In these cases, not all of the sub-connections will be consumed, and the connector will throw an exception.

A similar issue occurs when the number of parallel connections (the number of Exasol data nodes) is more than the Spark tasks. This can happen when the Spark cluster does not have enough resources to schedule parallel tasks.

For instance, an Exasol cluster has three data nodes, and a Spark cluster has only two (virtual) CPUs. In this case, the Spark cluster can only schedule two tasks at a time. In such situations, you can decrease the JDBC sub-connections by setting max_nodes parameters to a lower number.

To resolve these issues we are waiting for the Spark Barrier Execution Mode.

Spark DataFrame .show() Action

The spark dataframe .show() action is one of the operations that fails because of the problems described in the previous section.

We recommend using the collect() operation with combination SQL LIMIT clause instead.

For example, add a limit clause to the Exasol query:

val exasolQueryString =
  """
    SELECT ...
    FROM   ...
    WHERE  ...
    LIMIT  10;
  """

Then run a collect operation to print the dataframe contents:

df.printSchema()
df.collect().foreach(println)

Please do not forget to remove the LIMIT clause after the exploratory phase.

Connection was Lost and Could not be Reestablished

This error occurs because of the issues we described above.

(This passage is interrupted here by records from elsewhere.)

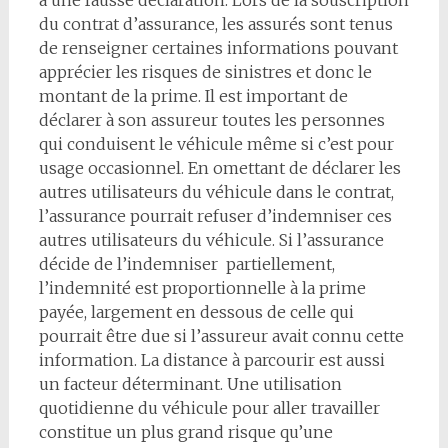
à une fausse déclaration. Lors de la souscription
du contrat d’assurance, les assurés sont tenus
de renseigner certaines informations pouvant
apprécier les risques de sinistres et donc le
montant de la prime. Il est important de
déclarer à son assureur toutes les personnes
qui conduisent le véhicule même si c’est pour
usage occasionnel. En omettant de déclarer les
autres utilisateurs du véhicule dans le contrat,
l’assurance pourrait refuser d’indemniser ces
autres utilisateurs du véhicule. Si l’assurance
décide de l’indemniser partiellement,
l’indemnité est proportionnelle à la prime
payée, largement en dessous de celle qui
pourrait être due si l’assureur avait connu cette
information. La distance à parcourir est aussi
un facteur déterminant. Une utilisation
quotidienne du véhicule pour aller travailler
constitue un plus grand risque qu’une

[error] Caused by: com.exasol.jdbc.ConnectFailed: Connection was lost and could not be reestablished.  (SessionID: 1615669509094853970)
[error]         at com.exasol.jdbc.AbstractEXAConnection.reconnect(AbstractEXAConnection.java:3505)
[error]         at com.exasol.jdbc.ServerCommunication.handle(ServerCommunication.java:98)
[error]         at com.exasol.jdbc.AbstractEXAConnection.communication(AbstractEXAConnection.java:2537)
[error]         at com.exasol.jdbc.AbstractEXAConnection.communication_resultset(AbstractEXAConnection.java:2257)
[error]         at com.exasol.jdbc.AbstractEXAStatement.execute(AbstractEXAStatement.java:456)
[error]         at com.exasol.jdbc.EXAStatement.execute(EXAStatement.java:278)
[error]         at com.exasol.jdbc.AbstractEXAStatement.executeQuery(AbstractEXAStatement.java:601)
[error]         at com.exasol.spark.rdd.ExasolRDD.compute(ExasolRDD.scala:125)
[error]         at org.apache.spark.rdd.RDD.computeOrReadCheckpoint(RDD.scala:324)
[error]         at org.apache.spark.rdd.RDD.iterator(RDD.scala:288)

It can be mitigated by submitting a Spark application with enough resources so that it can start parallel tasks that are more or equal to the number of parallel Exasol connections.

Additionally, you can limit the Exasol parallel connections using the max_nodes parameter. However, we do not advise to limit this value in the production environment.

Connection Refused

This usually occurs when the Spark connector cannot reach Exasol data nodes. Please make sure that the Exasol data nodes are reachable on port 8563 and on port ranges 20000-21000.

Also, please make sure that the host parameter value is set to the first Exasol data node address, for example, 10.0.0.11.